I have the same cpuinfo for my Q6600.

Had any progress in this matter??

//Logge

----------

## Logge

bump

Anyone sitting on any kind of information about why the q6600 doesn't run faster than maximum 900MHz.

I've tried to set the maximum to 2400MHz with cpufreq-set but to no success.

Any ideas??

//Oskar

----------

## eccerr0r

likely it's a firmware or driver bug.  Your bogomips looks correct, have you run anything that tests the speed of your machine?  The bogomips would be a lot lower (say, around 1200-1800) if it really was running at that speed.

I haven't gotten my C2Q setup in a machine yet (still need to acquire a motherboard for it), so I don't really know what I'm talking about...

----------

## blueworm

I'm having the same problem with a E6550 if I turn cpu scaling off in kernel its OK.

From what I can make out this is a bug in BIOS not handing over the correct acpi information to the kernel.

See this bug in kernel bugzilla.

----------

## Logge

Hmm..

So that's what it is...

I think that the cpu scaling stuff made my audio lag so gone the scaling stuff will be...

// Oskar

----------

## axelj

It seems to be a bug in my tickless kernel of the fedora core 8 too.

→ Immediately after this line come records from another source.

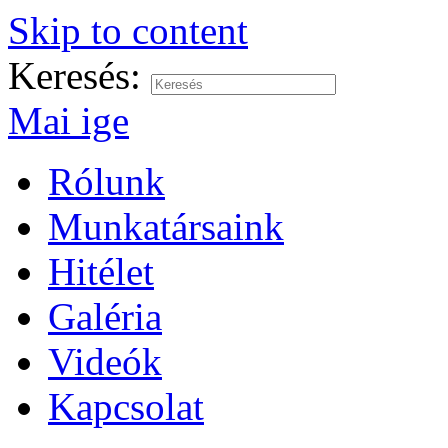
Skip to content
Keresés:
Mai ige
Rólunk
Munkatársaink
Hitélet
Galéria
Videók
Kapcsolat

cpu frequency is really at 600 Mhz / 900 MHz.

We are writing video transcoders from Mpeg2 to h264 or dv blah...

Our video needs forever to be transcoded.

Although we were able to "unlock" the Intel Q6600 with the following trick.

We didnt start "cpuspeed" when starting the system. on a fedora machine we can 

do this with "ntsysv".

When the cpuspeed initializing script is not started the "acpi-cpufreq" is not loaded

when typing "lsmod".

If it is still loaded the a "rmmod acpi-cpufreq" will unload the acpi kernel module.

if thats done the /proc/cpuinfo shows all 4 processors with 2400 MHz and lshw shows

2400 MHz too.

Far more important:

we are able to transcode with 75 fps again  :Smile: 

hope that helps for the ones who need the power for video-apps.

cheers, axel

flowworks.de

----------

## Logge

Turning off CIA2 in the BIOS of my GigaByte motherboard solved my problem with incorrect mhz.

Infact, it stabilized my system alot. No more wierd going-into-the-future-because-time-flies-away-under-heavy-cpu-load experience.

----------